Saturday, January 10, 2009

The Silence Experiment

So yesterday, I had oral surgery (long story) and was told that I needed to spend the weekend talking as little as possible. No problem, I thought. I'll just make sure my husband is home to handle the kids and we'll be fine. I'll get to rest (maybe even blog!), and he'll get some time with the kids.

I was not prepared for my youngest son's response to my silence. Even though I had tried to prepare him ahead of time for what to expect when I returned from my appointment, he just couldn't understand why I wasn't talking. It seemed that he needed assurance that I was OK and the only way it really clicked in with him that I was OK was for me to talk to him. After I did a little talking and he was reassured that I was OK, things settled down in a very interesting way.

It seems that I talk all the time. I didn't realize that I did this, as funny as that sounds. I'm not a loud person and I don't think that I am constantly chattering, but I think it is nearly impossible to be a silent parent. And that has become really obvious trying not to talk for the past 24 hours.

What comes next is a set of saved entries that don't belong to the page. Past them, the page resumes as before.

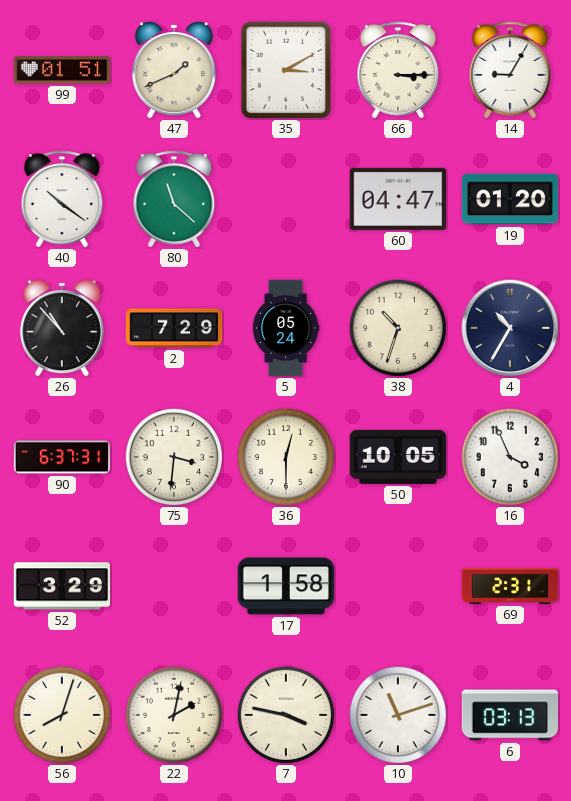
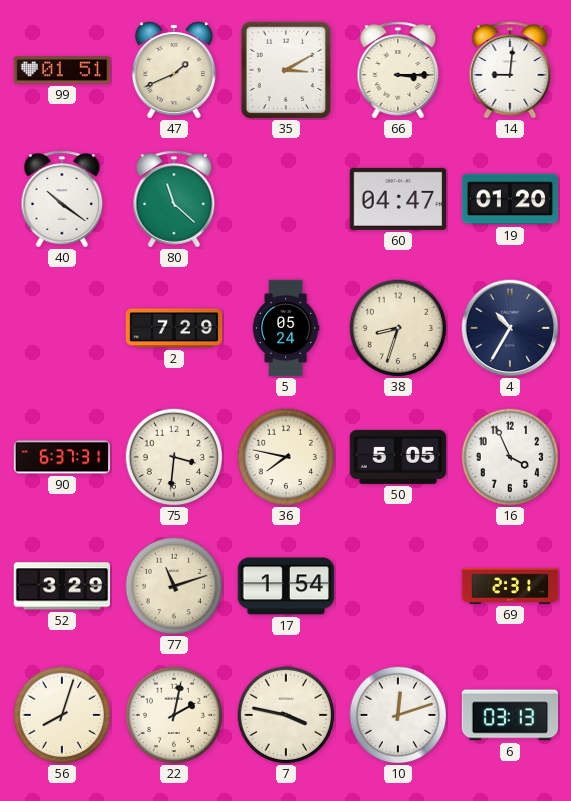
14: 9:05 -> 9:01
26: 10:53 -> none
38: 10:33 -> 8:33
36: 12:30 -> 7:47
50: 10:05 -> 5:05
77: none -> 11:12
17: 1:58 -> 1:54
10: 11:12 -> 12:12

But the interesting thing is that everyone, from the girl at the counter when I was buying some juice at the health food store, to my children, have all responded differently to my lack of conversation. For example, my son just came into my office asking for a piece of printer paper. I pointed to where it was living. He got the paper and left the room without saying a word. There was a quiet acknowledgment from him before he left, but he didn't say anything. It seems like people around me are also quieter when they are near me.

I'm still communicating, though the nature of my communications have changed. It more resembles charades and is certainly comical for them, though sometimes frustrating for me. But I have found it interesting that the nature of their communication with me has also changed. Go figure. Perhaps if I want my house to be quieter, it means that I need to be quieter at times when I would normally have a lot of words.

Maybe we can all try this and see what happens with our children if we just stop talking sometimes when we would have said a lot of words to say and simply stop instead and listen. I wouldn't suggest going the oral surgery route to try it out, but see what happens if you are just quietly present with your children and see how they respond. I'd love to hear!